Write out every record below exactly as given. Leave the pictures out.

── Source information ──

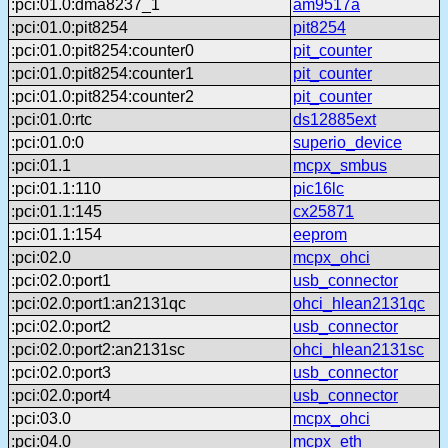
:pci:01.0:dma8237_1
am9517a
:pci:01.0:pit8254
pit8254
:pci:01.0:pit8254:counter0
pit_counter
:pci:01.0:pit8254:counter1
pit_counter
:pci:01.0:pit8254:counter2
pit_counter
:pci:01.0:rtc
ds12885ext
:pci:01.0:0
superio_device
:pci:01.1
mcpx_smbus
:pci:01.1:110
pic16lc
:pci:01.1:145
cx25871
:pci:01.1:154
eeprom
:pci:02.0
mcpx_ohci
:pci:02.0:port1
usb_connector
:pci:02.0:port1:an2131qc
ohci_hlean2131qc
:pci:02.0:port2
usb_connector
:pci:02.0:port2:an2131sc
ohci_hlean2131sc
:pci:02.0:port3
usb_connector
:pci:02.0:port4
usb_connector
:pci:03.0
mcpx_ohci
:pci:04.0
mcpx_eth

───

* _Written response_:
:pci:01.0:dma8237_1
am9517a
:pci:01.0:pit8254
pit8254
:pci:01.0:pit8254:counter0
pit_counter
:pci:01.0:pit8254:counter1
pit_counter
:pci:01.0:pit8254:counter2
pit_counter
:pci:01.0:rtc
ds12885ext
:pci:01.0:0
superio_device
:pci:01.1
mcpx_smbus
:pci:01.1:110
pic16lc
:pci:01.1:145
cx25871
:pci:01.1:154
eeprom
:pci:02.0
mcpx_ohci
:pci:02.0:port1
usb_connector
:pci:02.0:port1:an2131qc
ohci_hlean2131qc
:pci:02.0:port2
usb_connector
:pci:02.0:port2:an2131sc
ohci_hlean2131sc
:pci:02.0:port3
usb_connector
:pci:02.0:port4
usb_connector
:pci:03.0
mcpx_ohci
:pci:04.0
mcpx_eth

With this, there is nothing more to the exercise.